Phelan is the co-founder and chairman of Rugger Management LLC, a private investment firm.

  • President-elect Donald Trump tapped businessman John Phelan to serve as the next secretary of the Navy, saying Phelan will “put the business of the U.S. Navy above all else.” Phelan is the co-founder and chairman of Rugger Management LLC, a private investment firm. He has no prior military experience and if confirmed, Phelan would be the first person to lead the service without having served since 2009. If confirmed, he would replace current Navy Secretary Carlos Del Toro. Phelan is the second major Pentagon pick. Trump tapped Pete Hegseth, former Army National Guard officer and former Fox News host, as the next defense secretary.
  • Army is looking for about 300 junior officers to voluntarily transfer to other branches of the service. It’s an extension of a pilot program the service started last year as it moved lieutenants from the infantry and combat branches to parts of the Army that were understaffed. This year, the service is looking to fill understrength positions in the adjutant General, air defense, finance, logistics, and signal corps. Officials are accepting rebranching applications through mid-February.
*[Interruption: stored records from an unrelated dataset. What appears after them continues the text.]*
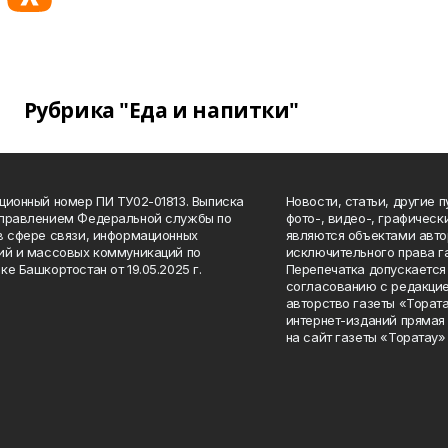
Рубрика "Еда и напитки"
ционный номер ПИ ТУ02-01813. Выписка
Новости, статьи, другие 
Управлением Федеральной службы по
фото-, видео-, графичес
в сфере связи, информационных
являются объектами авто
ий и массовых коммуникаций по
исключительного права г
ке Башкортостан от 19.05.2025 г.
Перепечатка допускается 
согласованию с редакцие
авторство газеты «Тората
интернет-изданий прямая
на сайт газеты «Торатау»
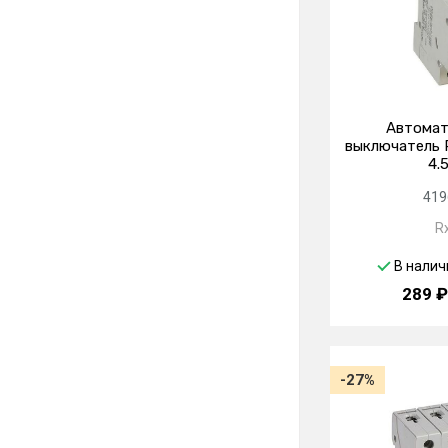
Автомат
выключатель R
4.
419
R
В налич
289 ₽
-27%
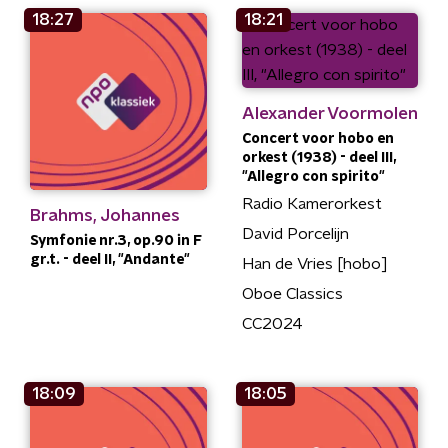
18:27
18:21
Alexander Voormolen
Concert voor hobo en
orkest (1938) - deel III,
"Allegro con spirito"
Radio Kamerorkest
Brahms, Johannes
David Porcelijn
Symfonie nr.3, op.90 in F
gr.t. - deel II, "Andante"
Han de Vries [hobo]
Oboe Classics
CC2024
18:09
18:05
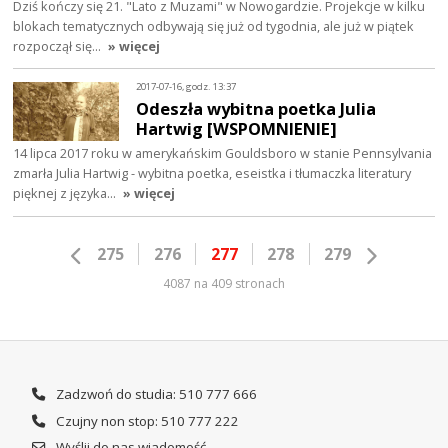
Dziś kończy się 21. "Lato z Muzami" w Nowogardzie. Projekcje w kilku
blokach tematycznych odbywają się już od tygodnia, ale już w piątek
rozpoczął się…
» więcej
2017-07-16, godz. 13:37
Odeszła wybitna poetka Julia
Hartwig [WSPOMNIENIE]
14 lipca 2017 roku w amerykańskim Gouldsboro w stanie Pennsylvania
zmarła Julia Hartwig - wybitna poetka, eseistka i tłumaczka literatury
pięknej z języka…
» więcej
275
276
277
278
279
4087 na 409 stronach
Zadzwoń do studia: 510 777 666
Czujny non stop: 510 777 222
Wyślij do nas wiadomość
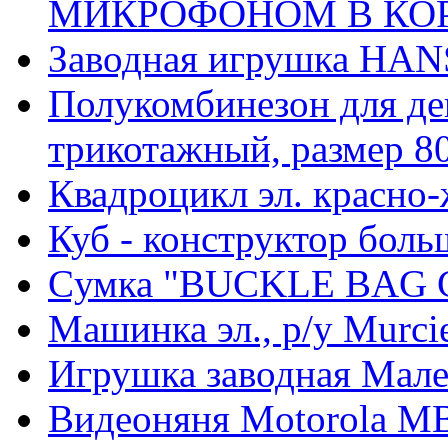
МИКРОФОНОМ В КОР. 
Заводная игрушка HAN
Полукомбинезон для дев
трикотажный, размер 80
Квадроцикл эл. красно-
Куб - конструктор боль
Cумка "BUCKLE BAG Coa
Машинка эл., р/у Murcie
Игрушка заводная Мале
Видеоняня Motorola M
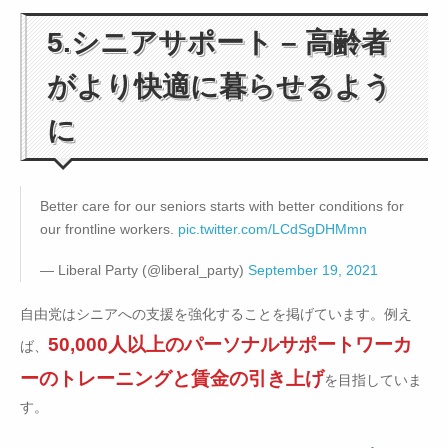
5.シニアサポート – 高齢者
がより快適に暮らせるよう
に
Better care for our seniors starts with better conditions for
our frontline workers.
pic.twitter.com/LCdSgDHMmn
— Liberal Party (@liberal_party)
September 19, 2021
自由党はシニアへの支援を強化することを掲げています。例え
50,000人以上のパーソナルサポートワーカ
ば、
ーのトレーニングと賃金の引き上げ
を目指していま
す。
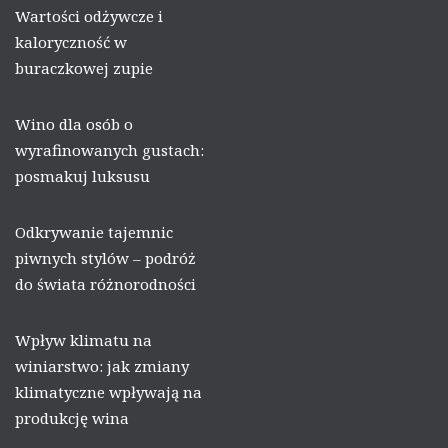
Wartości odżywcze i
kaloryczność w
buraczkowej zupie
Wino dla osób o
wyrafinowanych gustach:
posmakuj luksusu
Odkrywanie tajemnic
piwnych stylów – podróż
do świata różnorodności
Wpływ klimatu na
winiarstwo: jak zmiany
klimatyczne wpływają na
produkcję wina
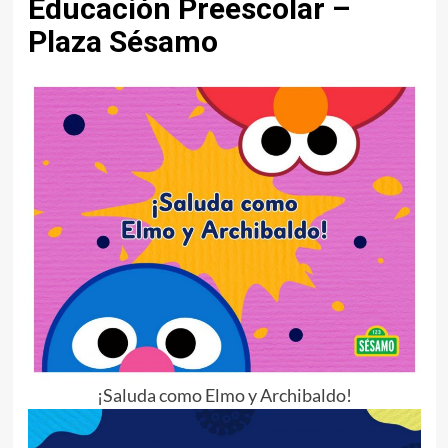
Educación Preescolar –
Plaza Sésamo
¡Saluda como Elmo y Archibaldo!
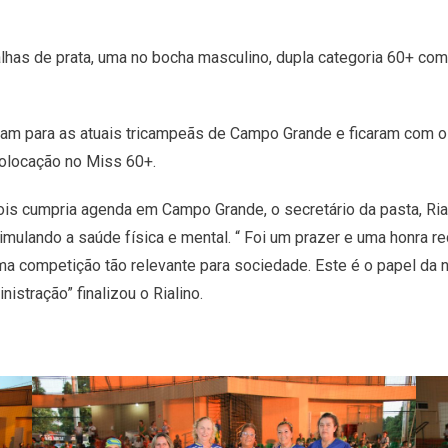
as de prata, uma no bocha masculino, dupla categoria 60+ com
ram para as atuais tricampeãs de Campo Grande e ficaram com o
colocação no Miss 60+.
is cumpria agenda em Campo Grande, o secretário da pasta, Rial
timulando a saúde física e mental. “ Foi um prazer e uma honra 
uma competição tão relevante para sociedade. Este é o papel da
istração” finalizou o Rialino.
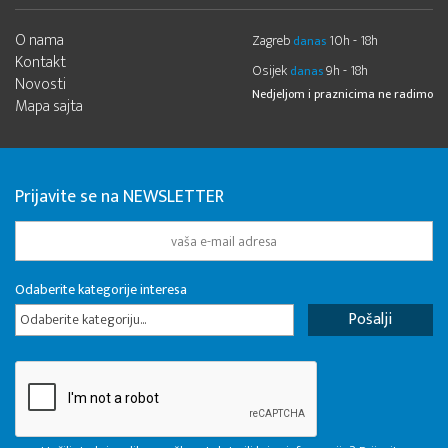
O nama
Zagreb
10h - 18h
danas
Kontakt
Osijek
9h - 18h
danas
Novosti
Nedjeljom i praznicima ne radimo
Mapa sajta
Prijavite se na NEWSLETTER
Odaberite kategorije interesa
Odaberite kategoriju...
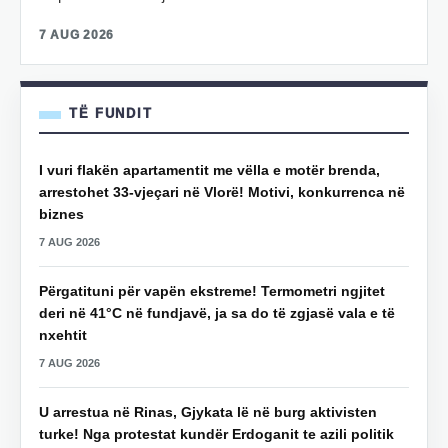
7 AUG 2026
TË FUNDIT
I vuri flakën apartamentit me vëlla e motër brenda,
arrestohet 33-vjeçari në Vlorë! Motivi, konkurrenca në
biznes
7 AUG 2026
Përgatituni për vapën ekstreme! Termometri ngjitet
deri në 41°C në fundjavë, ja sa do të zgjasë vala e të
nxehtit
7 AUG 2026
U arrestua në Rinas, Gjykata lë në burg aktivisten
turke! Nga protestat kundër Erdoganit te azili politik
  • Improper payments across the federal government hit a 10-year low according to new data released by the Office of Management and Budget. The governmentwide improper payment rate fell to less than 4% in fiscal 2024. Medicaid reduced its improper payments by about $19 billion last year. Improper payments surged at the height of the COVID-19 pandemic but have been on the decline since then. Improper payments cover overpayments underpayments and even payments made to the right recipient in the right amount but not following agency procedures.
  • The Army is bringing more standardization to its cybersecurity authorization practices. A new policy from Army CIO Leo Garciga lays out new roles and responsibilities for system authorizing officials, for cyber evaluators and for system owners. Garciga said improving the Army's type authorization under its Risk Management Framework is foundational for creating Unified Network Operations. The memo details nine responsibilities for system authorizing officials. It outlines three roles for the control assessors or cyber evaluators and five responsibilities for the receiving organization or mission owners. Garciga said this new policy is step one of a bigger effort to promote better cyber communications between authorizing officials and business system owners.
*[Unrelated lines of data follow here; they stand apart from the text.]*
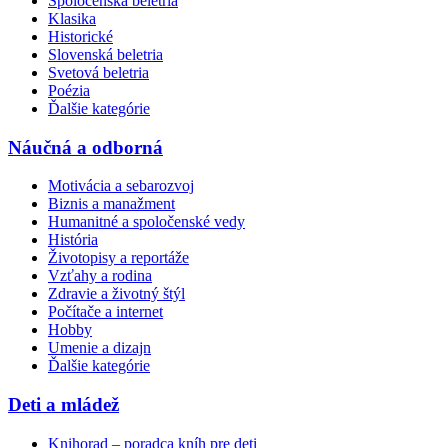
Spoločenská beletria
Klasika
Historické
Slovenská beletria
Svetová beletria
Poézia
Ďalšie kategórie
Náučná a odborná
Motivácia a sebarozvoj
Biznis a manažment
Humanitné a spoločenské vedy
História
Životopisy a reportáže
Vzťahy a rodina
Zdravie a životný štýl
Počítače a internet
Hobby
Umenie a dizajn
Ďalšie kategórie
Deti a mládež
Knihorad – poradca kníh pre deti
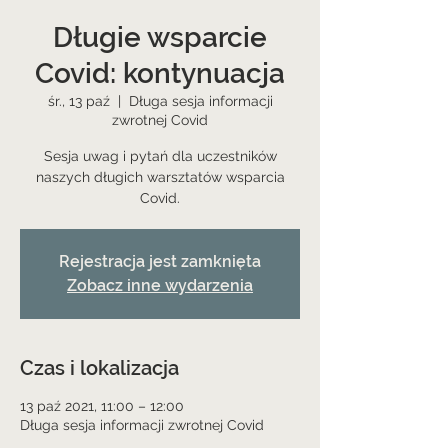
Długie wsparcie
Covid: kontynuacja
śr., 13 paź
  |  
Długa sesja informacji
zwrotnej Covid
Sesja uwag i pytań dla uczestników
naszych długich warsztatów wsparcia
Covid.
Rejestracja jest zamknięta
Zobacz inne wydarzenia
Czas i lokalizacja
13 paź 2021, 11:00 – 12:00
Długa sesja informacji zwrotnej Covid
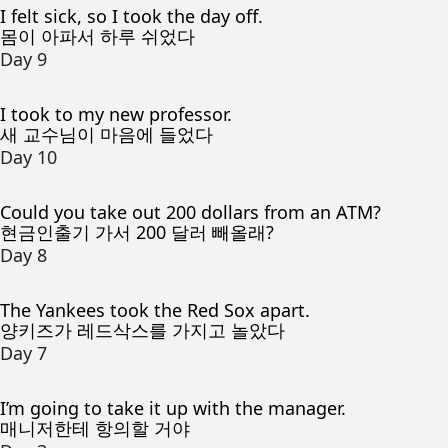
I felt sick, so I took the day off.
몸이 아파서 하루 쉬었다
Day 9
I took to my new professor.
새 교수님이 마음에 들었다
Day 10
Could you take out 200 dollars from an ATM?
현금인출기 가서 200 달러 빼올래?
Day 8
The Yankees took the Red Sox apart.
양키즈가 레드삭스를 가지고 놀았다
Day 7
I’m going to take it up with the manager.
매니저한테 항의할 거야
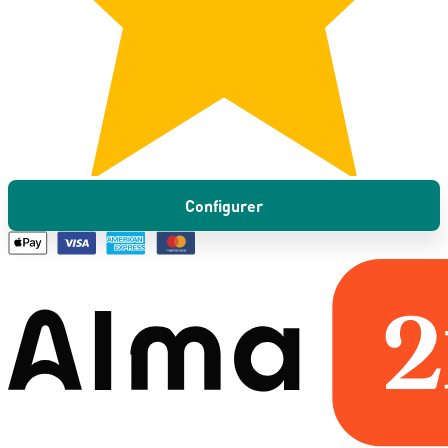
Configurer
  • The Coast Guard issues new cyber risk management requirements for Chinese-made ship-to-shore cranes. The Maritime Security directive, released last week, builds upon a mandate from February. The notice instructs all owners and operators of Chinese-made ship-to-shore cranes to contact their local captain of the port or district commander to get a copy of the directive. Chinese-made make up 80% of all cranes operating across the U.S. ports. The public notice said these cranes can be “controlled, serviced, and programmed from remote locations,” which can leave those cranes vulnerable to exploitation.
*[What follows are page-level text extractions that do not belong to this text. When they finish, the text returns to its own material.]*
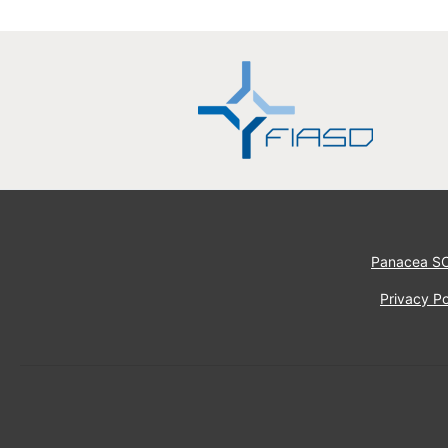
Panacea S
Privacy Po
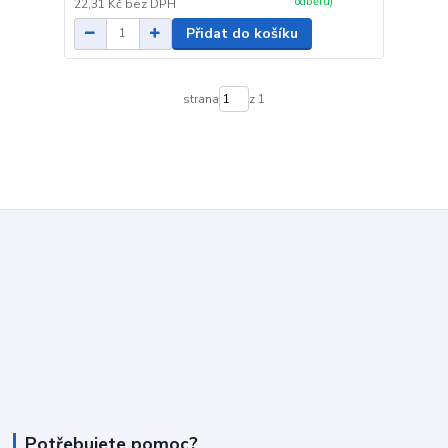
odběru)
22,31 Kč
bez DPH
Přidat do košíku
strana
z 1
Potřebujete pomoc?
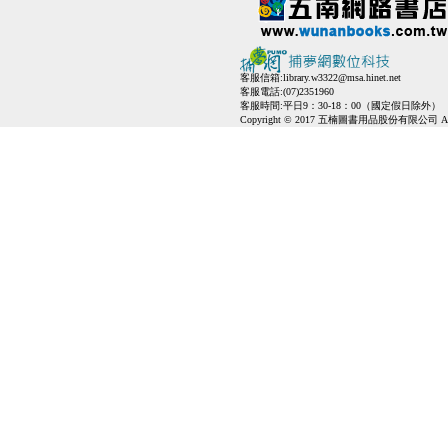
客服信箱:
library.w3322@msa.hinet.net
客服電話:(07)2351960
客服時間:平日9：30-18：00（國定假日除外）
Copyright © 2017 五楠圖書用品股份有限公司 All Ri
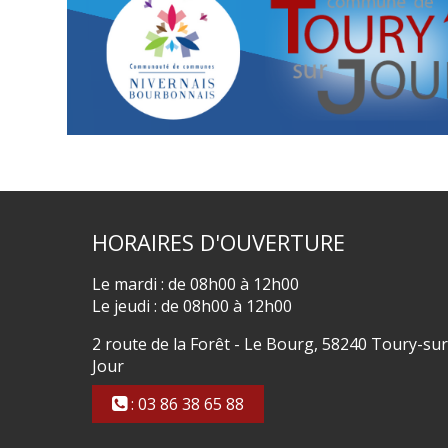
HORAIRES
D'OUVERTURE
Le mardi : de 08h00 à 12h00
Le jeudi : de 08h00 à 12h00
2 route de la Forêt - Le Bourg, 58240 Toury-sur
Jour
: 03 86 38 65 88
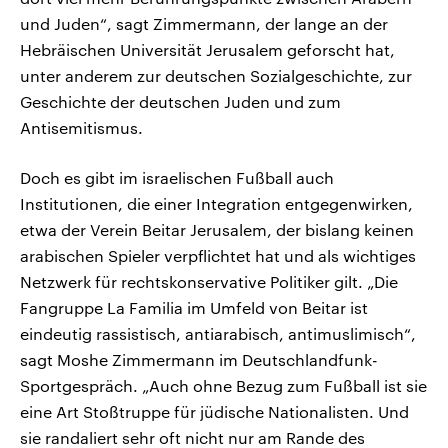
und Juden“, sagt Zimmermann, der lange an der
Hebräischen Universität Jerusalem geforscht hat,
unter anderem zur deutschen Sozialgeschichte, zur
Geschichte der deutschen Juden und zum
Antisemitismus.
Doch es gibt im israelischen Fußball auch
Institutionen, die einer Integration entgegenwirken,
etwa der Verein Beitar Jerusalem, der bislang keinen
arabischen Spieler verpflichtet hat und als wichtiges
Netzwerk für rechtskonservative Politiker gilt. „Die
Fangruppe La Familia im Umfeld von Beitar ist
eindeutig rassistisch, antiarabisch, antimuslimisch“,
sagt Moshe Zimmermann im Deutschlandfunk-
Sportgespräch. „Auch ohne Bezug zum Fußball ist sie
eine Art Stoßtruppe für jüdische Nationalisten. Und
sie randaliert sehr oft nicht nur am Rande des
  • In the five years since the Justice Department launched its Procurement Collusion Strike Force, the agency has obtained over 60 convictions for crimes involving over $575 million worth of government contracts and kickbacks. In marking this anniversary, DoJ said the Strike Force has uncovered price-fixing, bid-rigging, criminal monopolization and other corrupt practices that have inflated costs for everything from national defense contracts to critical infrastructure projects. Justice said if the government eliminated bid rigging from public procurement, it could help reduce procurement prices by 20% or more. DoJ credits the use of advanced technology and data analytics in detecting antitrust violations.
  • Federal contractors may be about to feel more pressure to increase their use of small business subcontracts. A new memo to agencies from the Office of Federal Procurement Policy said the government needs to do more to build a bigger marketplace of small, domestic vendors. It outlines a dozen steps agencies need to be thinking about to incentivize prime contractors to build more small subcontracts into their bids. OFPP said only about 62% of federal contracts met their small subcontracting goals in fiscal 2023.
    (OFPP memo calls for increase in small business subcontracts - Office of Federal Procurement Policy)
  • Plans for a next-generation governmentwide travel and expense management platform are coming into focus. The General Services Administration awarded a 15-year contract to IBM to cover planning, authorizing, booking and vouchering for travel expenses as part of the agency’s new platform ETSNext. The ETSNext launch is the first time GSA will provide travel and expense functions as a shared service to civilian federal agencies GSA and IBM will start working with agencies this fiscal year to transition to ETSNext. All agencies complete the transition by June 2027.